Exercise — Lines from the beginning of the entries up to and including the one with "krew pępowinowa / (139, 1720)" must be duplicated word for word; leave out all others.

Collected data

########

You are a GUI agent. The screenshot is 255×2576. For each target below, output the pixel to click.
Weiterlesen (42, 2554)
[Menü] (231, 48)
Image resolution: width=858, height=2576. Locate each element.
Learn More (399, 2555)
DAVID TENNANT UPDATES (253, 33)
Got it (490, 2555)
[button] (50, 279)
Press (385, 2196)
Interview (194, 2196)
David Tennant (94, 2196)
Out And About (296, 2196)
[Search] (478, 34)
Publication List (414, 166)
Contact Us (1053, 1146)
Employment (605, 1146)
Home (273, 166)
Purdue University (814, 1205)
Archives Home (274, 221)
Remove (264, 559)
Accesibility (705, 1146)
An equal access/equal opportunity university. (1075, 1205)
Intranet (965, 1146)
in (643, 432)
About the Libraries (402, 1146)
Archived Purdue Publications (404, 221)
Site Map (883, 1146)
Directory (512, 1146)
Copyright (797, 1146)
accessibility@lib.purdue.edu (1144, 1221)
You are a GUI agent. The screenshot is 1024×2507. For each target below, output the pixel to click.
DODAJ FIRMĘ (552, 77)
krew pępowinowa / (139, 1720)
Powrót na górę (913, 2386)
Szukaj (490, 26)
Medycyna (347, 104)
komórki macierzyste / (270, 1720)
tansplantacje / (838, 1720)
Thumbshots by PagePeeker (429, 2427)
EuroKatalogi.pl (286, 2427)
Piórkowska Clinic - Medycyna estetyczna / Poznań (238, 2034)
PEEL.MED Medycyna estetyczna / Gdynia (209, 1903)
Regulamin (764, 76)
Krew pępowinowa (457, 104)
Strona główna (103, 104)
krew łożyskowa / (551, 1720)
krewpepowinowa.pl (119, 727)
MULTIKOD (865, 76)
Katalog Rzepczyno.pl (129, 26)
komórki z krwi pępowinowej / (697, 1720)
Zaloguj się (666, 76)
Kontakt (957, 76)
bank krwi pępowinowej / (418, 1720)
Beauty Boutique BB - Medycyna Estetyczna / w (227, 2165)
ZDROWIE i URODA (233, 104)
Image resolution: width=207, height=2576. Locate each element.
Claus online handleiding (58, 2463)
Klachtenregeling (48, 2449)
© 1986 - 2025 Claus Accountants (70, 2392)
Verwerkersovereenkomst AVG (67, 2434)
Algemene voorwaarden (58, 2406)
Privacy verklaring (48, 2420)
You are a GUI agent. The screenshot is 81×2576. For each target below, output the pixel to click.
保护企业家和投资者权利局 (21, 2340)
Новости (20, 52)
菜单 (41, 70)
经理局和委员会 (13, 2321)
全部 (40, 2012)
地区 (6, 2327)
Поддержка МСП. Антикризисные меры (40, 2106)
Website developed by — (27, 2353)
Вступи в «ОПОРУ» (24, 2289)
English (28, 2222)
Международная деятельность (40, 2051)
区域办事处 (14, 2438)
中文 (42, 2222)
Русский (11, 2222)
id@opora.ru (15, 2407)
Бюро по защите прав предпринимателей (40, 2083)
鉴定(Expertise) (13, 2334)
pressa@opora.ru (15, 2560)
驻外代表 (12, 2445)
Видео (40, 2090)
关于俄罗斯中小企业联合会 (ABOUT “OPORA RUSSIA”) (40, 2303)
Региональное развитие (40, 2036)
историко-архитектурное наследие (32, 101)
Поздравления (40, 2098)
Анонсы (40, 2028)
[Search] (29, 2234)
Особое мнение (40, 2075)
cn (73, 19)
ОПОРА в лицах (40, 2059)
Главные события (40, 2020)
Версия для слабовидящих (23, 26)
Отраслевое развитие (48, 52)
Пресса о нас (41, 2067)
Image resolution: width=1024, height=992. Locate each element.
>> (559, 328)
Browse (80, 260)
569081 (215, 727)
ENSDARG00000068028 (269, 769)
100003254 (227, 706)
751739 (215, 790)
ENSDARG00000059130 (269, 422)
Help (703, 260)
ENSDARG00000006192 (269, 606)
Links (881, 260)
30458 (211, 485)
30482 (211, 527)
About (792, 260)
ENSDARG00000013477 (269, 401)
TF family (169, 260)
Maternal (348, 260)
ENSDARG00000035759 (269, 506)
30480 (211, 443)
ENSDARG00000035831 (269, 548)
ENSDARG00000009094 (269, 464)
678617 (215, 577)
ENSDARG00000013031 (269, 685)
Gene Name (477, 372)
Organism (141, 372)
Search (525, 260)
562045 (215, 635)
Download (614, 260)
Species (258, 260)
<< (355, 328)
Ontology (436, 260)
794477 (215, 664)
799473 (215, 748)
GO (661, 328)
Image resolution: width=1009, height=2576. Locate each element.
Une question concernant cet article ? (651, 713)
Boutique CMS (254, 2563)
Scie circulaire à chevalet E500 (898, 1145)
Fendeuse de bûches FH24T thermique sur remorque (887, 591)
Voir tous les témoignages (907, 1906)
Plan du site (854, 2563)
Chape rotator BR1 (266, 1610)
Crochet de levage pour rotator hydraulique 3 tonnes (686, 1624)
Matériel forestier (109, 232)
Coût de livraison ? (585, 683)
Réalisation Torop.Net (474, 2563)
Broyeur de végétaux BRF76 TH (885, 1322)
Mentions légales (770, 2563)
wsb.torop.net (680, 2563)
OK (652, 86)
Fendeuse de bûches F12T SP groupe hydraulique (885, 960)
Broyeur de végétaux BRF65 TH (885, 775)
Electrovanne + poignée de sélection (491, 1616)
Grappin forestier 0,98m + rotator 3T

########

Solved exercise —
You are a GUI agent. The screenshot is 255×2576. For each target below, output the pixel to click.
Weiterlesen (42, 2554)
[Menü] (231, 48)
Image resolution: width=858, height=2576. Locate each element.
Learn More (399, 2555)
DAVID TENNANT UPDATES (253, 33)
Got it (490, 2555)
[button] (50, 279)
Press (385, 2196)
Interview (194, 2196)
David Tennant (94, 2196)
Out And About (296, 2196)
[Search] (478, 34)
Publication List (414, 166)
Contact Us (1053, 1146)
Employment (605, 1146)
Home (273, 166)
Purdue University (814, 1205)
Archives Home (274, 221)
Remove (264, 559)
Accesibility (705, 1146)
An equal access/equal opportunity university. (1075, 1205)
Intranet (965, 1146)
in (643, 432)
About the Libraries (402, 1146)
Archived Purdue Publications (404, 221)
Site Map (883, 1146)
Directory (512, 1146)
Copyright (797, 1146)
accessibility@lib.purdue.edu (1144, 1221)
You are a GUI agent. The screenshot is 1024×2507. For each target below, output the pixel to click.
DODAJ FIRMĘ (552, 77)
krew pępowinowa / (139, 1720)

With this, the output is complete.